(Data extract)
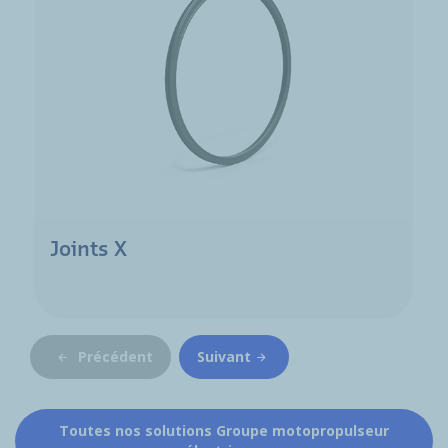
Joints X
Précédent
Suivant
Toutes nos solutions Groupe motopropulseur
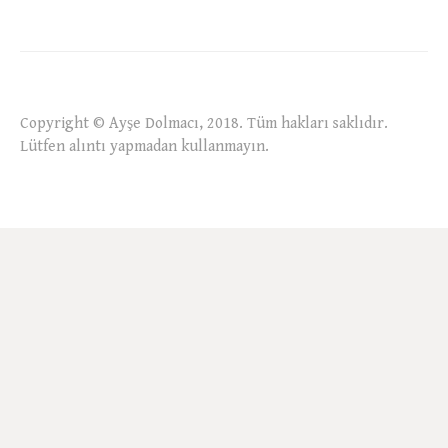
Copyright © Ayşe Dolmacı, 2018. Tüm hakları saklıdır.
Lütfen alıntı yapmadan kullanmayın.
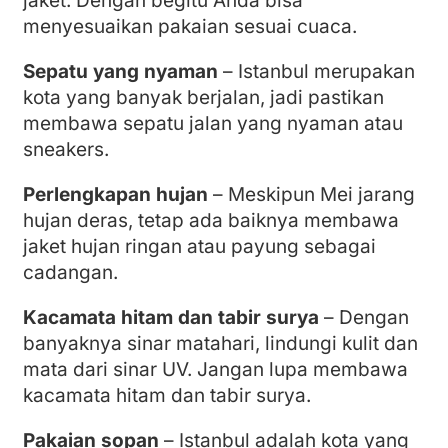
jaket. Dengan begitu Anda bisa
menyesuaikan pakaian sesuai cuaca.
Sepatu yang nyaman
– Istanbul merupakan
kota yang banyak berjalan, jadi pastikan
membawa sepatu jalan yang nyaman atau
sneakers.
Perlengkapan hujan
– Meskipun Mei jarang
hujan deras, tetap ada baiknya membawa
jaket hujan ringan atau payung sebagai
cadangan.
Kacamata hitam dan tabir surya
– Dengan
banyaknya sinar matahari, lindungi kulit dan
mata dari sinar UV. Jangan lupa membawa
kacamata hitam dan tabir surya.
Pakaian sopan
– Istanbul adalah kota yang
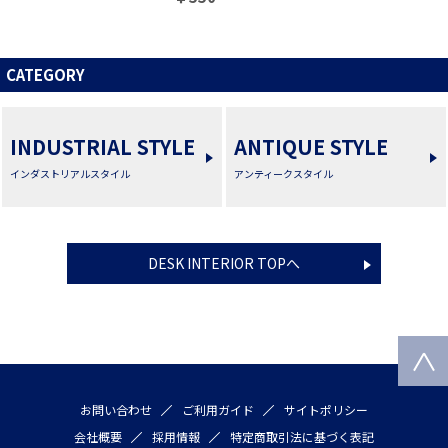
CATEGORY
INDUSTRIAL STYLE
ANTIQUE STYLE
インダストリアルスタイル
アンティークスタイル
DESK INTERIOR TOPへ
お問い合わせ
ご利用ガイド
サイトポリシー
会社概要
採用情報
特定商取引法に基づく表記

(Task objective) Would you return the records exactly, keeping out every picture?

(Answer below)
Joints X
Précédent
Suivant
Toutes nos solutions Groupe motopropulseur
Copyright © Ayşe Dolmacı, 2018. Tüm hakları saklıdır.
Lütfen alıntı yapmadan kullanmayın.
jaket. Dengan begitu Anda bisa
menyesuaikan pakaian sesuai cuaca.
Sepatu yang nyaman
– Istanbul merupakan
kota yang banyak berjalan, jadi pastikan
membawa sepatu jalan yang nyaman atau
sneakers.
Perlengkapan hujan
– Meskipun Mei jarang
hujan deras, tetap ada baiknya membawa
jaket hujan ringan atau payung sebagai
cadangan.
Kacamata hitam dan tabir surya
– Dengan
banyaknya sinar matahari, lindungi kulit dan
mata dari sinar UV. Jangan lupa membawa
kacamata hitam dan tabir surya.
Pakaian sopan
– Istanbul adalah kota yang
CATEGORY
INDUSTRIAL STYLE
ANTIQUE STYLE
インダストリアルスタイル
アンティークスタイル
DESK INTERIOR TOPへ
お問い合わせ
ご利用ガイド
サイトポリシー
会社概要
採用情報
特定商取引法に基づく表記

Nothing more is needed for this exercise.